Lack of Space at Friendship Home

On any given day, Friendship Home, the only shelter service in Lincoln specifically for abuse victims, has about seventy victims in emergency and temporary units. The trouble is... there are about forty-five more, that they know of, who need help.

Lestie Todd says a woman came to her with her seven month old son and was looking to find help from an abusive relationship. Todd says she was suggested as someone who might help, she's helped abuse victims from her own home before.

Todd turned to Friendship Home for help, but was told there was about a six to eight week waiting list for emergency housing.

Lauren Peterson of Friendship Home says they do have a wait list, but do their best to accommodate women who are in need of a place to stay. They will direct them to a homeless shelter, often People's City Mission, and keep in touch with the victim to help further with their situation before a spot open up at Friendship Home.

Pastor Tom of People's City Missions says the majority of their women are domestic abuse victims and, considering the circumstances, are happy to have a place to stay.

But Todd says that's unacceptable. Stating that these women are not homeless, but victims of abuse. As such, they deserve to have a place dedicated to the position they are in.

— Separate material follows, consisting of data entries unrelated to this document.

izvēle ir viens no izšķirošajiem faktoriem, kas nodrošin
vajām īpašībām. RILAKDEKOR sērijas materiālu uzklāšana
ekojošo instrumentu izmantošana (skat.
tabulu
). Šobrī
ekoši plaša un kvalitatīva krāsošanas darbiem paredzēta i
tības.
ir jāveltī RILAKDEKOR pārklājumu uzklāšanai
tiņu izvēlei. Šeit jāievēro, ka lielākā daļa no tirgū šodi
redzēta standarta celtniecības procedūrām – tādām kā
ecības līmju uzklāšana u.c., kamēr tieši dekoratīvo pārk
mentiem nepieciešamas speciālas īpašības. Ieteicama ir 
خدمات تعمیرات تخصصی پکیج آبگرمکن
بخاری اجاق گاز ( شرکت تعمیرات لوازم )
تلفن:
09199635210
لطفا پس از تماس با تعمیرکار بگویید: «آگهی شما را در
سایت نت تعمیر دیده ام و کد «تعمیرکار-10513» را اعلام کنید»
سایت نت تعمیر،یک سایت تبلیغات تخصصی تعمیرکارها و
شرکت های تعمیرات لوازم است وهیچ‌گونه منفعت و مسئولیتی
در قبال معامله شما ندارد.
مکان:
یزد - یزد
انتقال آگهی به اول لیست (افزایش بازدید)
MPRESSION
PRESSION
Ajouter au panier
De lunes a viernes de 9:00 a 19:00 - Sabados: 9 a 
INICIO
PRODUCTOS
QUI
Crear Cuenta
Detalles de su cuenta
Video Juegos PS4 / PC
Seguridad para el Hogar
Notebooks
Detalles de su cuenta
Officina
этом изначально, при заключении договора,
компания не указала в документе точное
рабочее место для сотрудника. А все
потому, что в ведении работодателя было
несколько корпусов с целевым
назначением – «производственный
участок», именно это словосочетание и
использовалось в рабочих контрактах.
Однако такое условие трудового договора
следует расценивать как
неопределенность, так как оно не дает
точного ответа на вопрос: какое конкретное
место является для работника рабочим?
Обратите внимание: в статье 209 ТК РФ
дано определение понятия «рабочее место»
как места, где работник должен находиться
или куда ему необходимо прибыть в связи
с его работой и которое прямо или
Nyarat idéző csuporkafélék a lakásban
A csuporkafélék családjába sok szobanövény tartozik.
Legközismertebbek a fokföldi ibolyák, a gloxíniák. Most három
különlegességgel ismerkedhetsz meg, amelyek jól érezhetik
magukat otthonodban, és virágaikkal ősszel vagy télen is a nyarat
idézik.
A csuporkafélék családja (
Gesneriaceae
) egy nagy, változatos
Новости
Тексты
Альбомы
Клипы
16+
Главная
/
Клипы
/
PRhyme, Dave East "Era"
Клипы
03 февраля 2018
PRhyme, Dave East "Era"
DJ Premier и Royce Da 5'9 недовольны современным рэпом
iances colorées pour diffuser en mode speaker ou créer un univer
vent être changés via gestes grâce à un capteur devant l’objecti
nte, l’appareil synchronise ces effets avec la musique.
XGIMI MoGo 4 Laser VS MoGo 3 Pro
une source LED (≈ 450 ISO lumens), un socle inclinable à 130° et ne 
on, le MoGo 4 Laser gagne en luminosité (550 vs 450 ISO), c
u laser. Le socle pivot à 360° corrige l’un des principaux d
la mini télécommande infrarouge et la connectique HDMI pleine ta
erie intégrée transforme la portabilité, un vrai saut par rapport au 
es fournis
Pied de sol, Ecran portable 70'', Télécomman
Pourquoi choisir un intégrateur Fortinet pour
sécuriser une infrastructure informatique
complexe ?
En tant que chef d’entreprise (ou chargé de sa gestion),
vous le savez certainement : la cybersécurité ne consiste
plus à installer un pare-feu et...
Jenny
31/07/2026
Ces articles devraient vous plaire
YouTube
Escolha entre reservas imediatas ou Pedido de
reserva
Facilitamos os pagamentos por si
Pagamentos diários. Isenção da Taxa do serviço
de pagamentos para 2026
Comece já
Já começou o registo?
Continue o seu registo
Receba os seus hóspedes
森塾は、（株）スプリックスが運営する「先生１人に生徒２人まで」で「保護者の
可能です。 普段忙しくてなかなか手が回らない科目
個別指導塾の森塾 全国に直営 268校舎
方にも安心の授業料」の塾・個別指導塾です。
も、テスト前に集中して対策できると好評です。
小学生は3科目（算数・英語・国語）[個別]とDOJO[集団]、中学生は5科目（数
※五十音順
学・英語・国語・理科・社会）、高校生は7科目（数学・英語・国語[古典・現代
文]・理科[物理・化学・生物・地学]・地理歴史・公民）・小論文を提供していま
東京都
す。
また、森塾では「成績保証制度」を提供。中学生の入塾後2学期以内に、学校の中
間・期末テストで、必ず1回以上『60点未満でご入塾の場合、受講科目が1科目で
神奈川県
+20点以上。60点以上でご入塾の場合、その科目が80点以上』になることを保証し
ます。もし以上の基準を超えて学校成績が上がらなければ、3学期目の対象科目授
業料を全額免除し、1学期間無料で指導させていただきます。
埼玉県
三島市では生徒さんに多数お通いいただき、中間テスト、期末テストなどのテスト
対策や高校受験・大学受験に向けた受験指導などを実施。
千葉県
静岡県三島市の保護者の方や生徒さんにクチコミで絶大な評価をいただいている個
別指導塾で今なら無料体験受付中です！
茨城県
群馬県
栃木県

Ideally Petereson says Friendship Home would have double the fifty emergency beds they have now, but too much of their funding goes to helping the women they have now and to the upkeep of the shelters that they have.

The only real solution would be an increase in budget and that comes from either more donations or from a bigger grant from the city.

Both Friendship Home and People City Mission emphasized that if it were an emergency at any time of day, they would not turn anyone away, or at least work to find another short term option to get them started on the path to recovery.